This is paper is available on arxiv under CC 4.0 DEED license.
Authors:
(1) Leah Chrestien, Czech Technical University in Prague;
(2) Tomá˘s Pevný, Czech Technical University in Prague, and Gen Digital, Inc.;
(3) Stefan Edelkamp, Czech Technical University in Prague;
(4) Antonín Komenda, Czech Technical University in Prague.
In imitation learning for planning, parameters of heuristic functions are optimized against a set of solved problem instances. This work revisits the necessary and sufficient conditions of strictly optimally efficient heuristics for forward search algorithms, mainly A* and greedy best-first search, which expand only states on the returned optimal path. It then proposes a family of loss functions based on ranking tailored for a given variant of the forward search algorithm. Furthermore, from a learning theory point of view, it discusses why optimizing cost-to-goal h∗ is unnecessarily difficult. The experimental comparison on a diverse set of problems unequivocally supports the derived theory.
Automated planning finds a sequence of actions that will reach a goal in a model of the environment provided by the user. It is considered to be one of the core problems in Artificial Intelligence and it is behind some of its successful applications [27, 39, 46]. Early analysis of planning tasks [31] indicated that optimizing the heuristic function steering the search for a given problem domain towards the goal can dramatically improve the performance of the search. Automated optimization of the heuristic function therefore becomes a central request in improving the performance of planners [6, 13].
Learning in planning means optimizing heuristic functions from plans of already solved problems and their instances. This definition includes the selection of proper heuristics in a set of pattern databases [12, 17, 22, 33], a selection of a planner from a portfolio [25], learning planning operators from instances [32, 56], learning for macro-operators and entanglements [9, 29], and learning heuristic functions by general function approximators (e.g. neural networks) [5, 16, 19, 45].

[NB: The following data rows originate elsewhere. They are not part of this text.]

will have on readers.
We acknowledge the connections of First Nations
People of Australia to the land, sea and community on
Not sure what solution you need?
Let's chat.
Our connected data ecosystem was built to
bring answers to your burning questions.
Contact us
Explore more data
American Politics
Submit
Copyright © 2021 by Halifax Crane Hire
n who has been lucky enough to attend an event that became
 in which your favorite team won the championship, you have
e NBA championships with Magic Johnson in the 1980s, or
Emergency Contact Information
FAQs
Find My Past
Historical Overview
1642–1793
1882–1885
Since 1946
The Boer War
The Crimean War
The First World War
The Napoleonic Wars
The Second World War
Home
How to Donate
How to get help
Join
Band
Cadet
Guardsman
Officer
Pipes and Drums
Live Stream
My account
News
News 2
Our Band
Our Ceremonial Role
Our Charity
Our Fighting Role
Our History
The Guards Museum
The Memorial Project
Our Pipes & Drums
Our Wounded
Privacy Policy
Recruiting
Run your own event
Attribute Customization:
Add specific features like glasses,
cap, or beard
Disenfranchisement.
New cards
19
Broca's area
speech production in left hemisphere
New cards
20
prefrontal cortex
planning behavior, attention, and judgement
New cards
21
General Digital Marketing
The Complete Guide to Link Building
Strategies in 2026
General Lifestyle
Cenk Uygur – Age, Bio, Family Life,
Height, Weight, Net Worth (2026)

The majority of research [16, 19, 45, 53] optimizes the heuristic function to estimate the cost-togoal, as it is well known that it is an optimal heuristic for many best-first heuristic search algorithms including A* or IDA* [21, 28]. These works optimize the heuristic function to solve regression problems. But even a true cost-to-goal h∗ does not guarantee that the forward search will find the optimal solution while expanding the minimal number of states. This paper defines a stricter version of optimally efficiency [10, 24] as follows. Forward search (or its heuristic) is called strictly optimally efficient iff it expands only states on one optimal solution path returned by the search, i.e., if this optimal solution path has l + 1 states, the search will expand only l states.

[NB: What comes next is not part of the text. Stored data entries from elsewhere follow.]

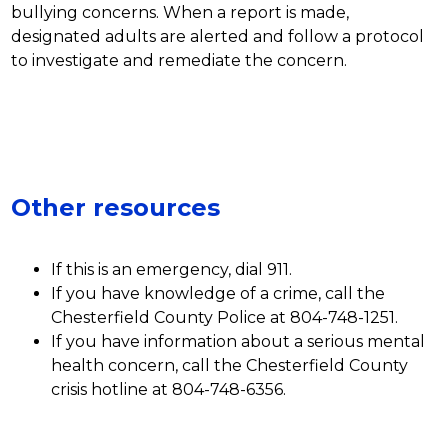
bullying concerns. When a report is made, 
designated adults are alerted and follow a protocol 
to investigate and remediate the concern.  
Other resources
If this is an emergency, dial 911.
If you have knowledge of a crime, call the 
Chesterfield County Police at 804-748-1251.
If you have information about a serious mental 
health concern, call the Chesterfield County 
crisis hotline at 804-748-6356.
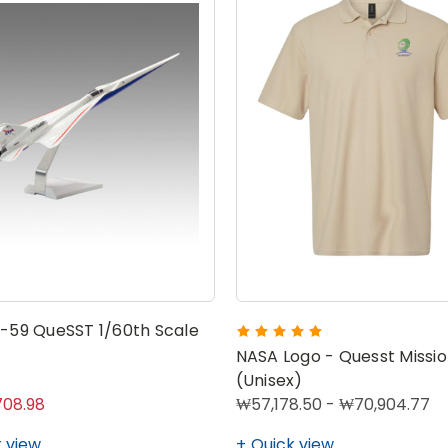
-59 QueSST 1/60th Scale
NASA Logo - Quesst Missio
(Unisex)
08.98
₩57,178.50 - ₩70,904.77
 view
Quick view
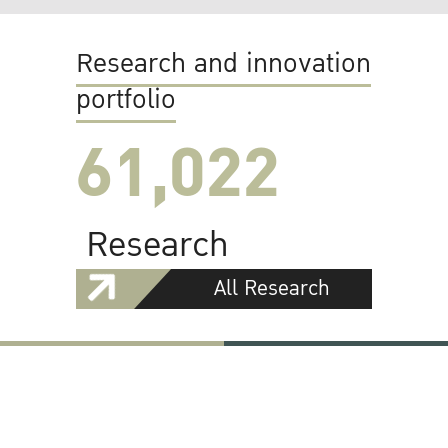
Research and innovation
portfolio
61,022
Research
All Research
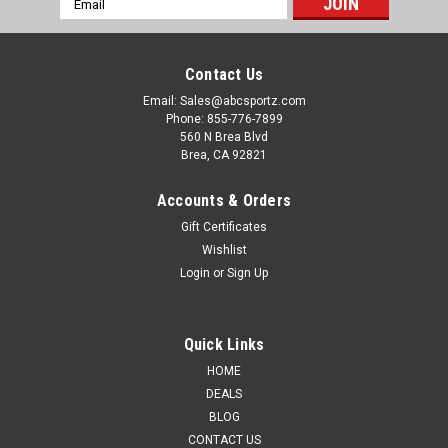
Address
Contact Us
Email: Sales@abcsportz.com
Phone: 855-776-7899
560 N Brea Blvd
Brea, CA 92821
Accounts & Orders
Gift Certificates
Guntec USA
Sku:
GT-ARP-4
Wishlist
Guntec USA GT-ARP Complete Anti-Rotation
Login
or
Sign Up
Trigger/Hammer Pin Set - Durable T6
Aluminum, 4 Colors Available
Quick Links
Elevate your firearm's performance with the Guntec USA GT-
HOME
ARP Anti-Rotation Trigger/Hammer Pin Set available in 4
DEALS
vibrant colors. This innovative set enhances reliability and
BLOG
durability while ensuring optimal functionality. Manufactured
CONTACT US
in the USA, these...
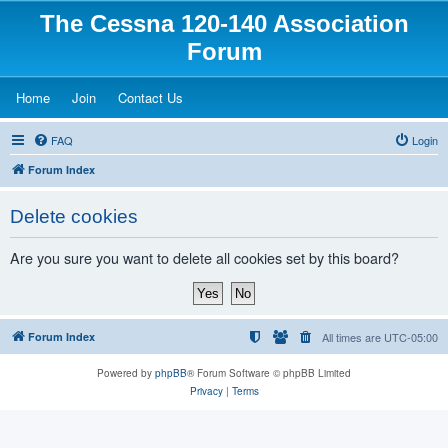
The Cessna 120-140 Association
Forum
(Opens a new tab)
(Opens a new tab)
(Opens a new tab)
Home
Join
Contact Us
FAQ
Login
Forum Index
Delete cookies
Are you sure you want to delete all cookies set by this board?
Forum Index
All times are
UTC-05:00
Powered by
phpBB
® Forum Software © phpBB Limited
Privacy
|
Terms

This work focuses exclusively on a forward search with merit functions. It presents theoretical arguments as to why the order (rank) of states provided by the heuristic function is more important than the precise estimate of the cost-to-goal and it formalizes the necessary and sufficient condition for strictly optimally efficient search. It also argues why learning to rank is a simpler problem than regression estimating the cost-to-goal from a statistical learning theory point of view. The main motivation of the paper is similar to that in [38], but the derived theory and implementation are much simpler. The sufficiency of optimizing the rank has been already recognized in [59] for a beam-search and in [18] for greedy best-first search (GBFS), though, unlike this work, it cannot guarantee strict optimal efficiency.
We emphasize that this work neither deals with nor questions the existence of a strictly optimally efficient heuristic function with the forward search. It is assumed that the space of possible heuristic functions is sufficiently large, such that there exist one that is sufficiently good. The theoretical results are supported by experimental comparisons to the prior art on eight domains.
The contributions of this paper are as follows.
1. We state necessary and sufficient conditions for strictly optimally efficient heuristic functions for forward search algorithms in deterministic planning.
2. We show that when optimizing a heuristic function, it is better to solve the ranking problem.
3. We argue, why learning to rank is easier than regression used in learning the cost-to-goal.
4. We instantiate it for A* and GBFS searches leading to two slightly different loss functions.
5. We experimentally demonstrate on eight problems (three grid and five PDDL) that optimizing rank is always better.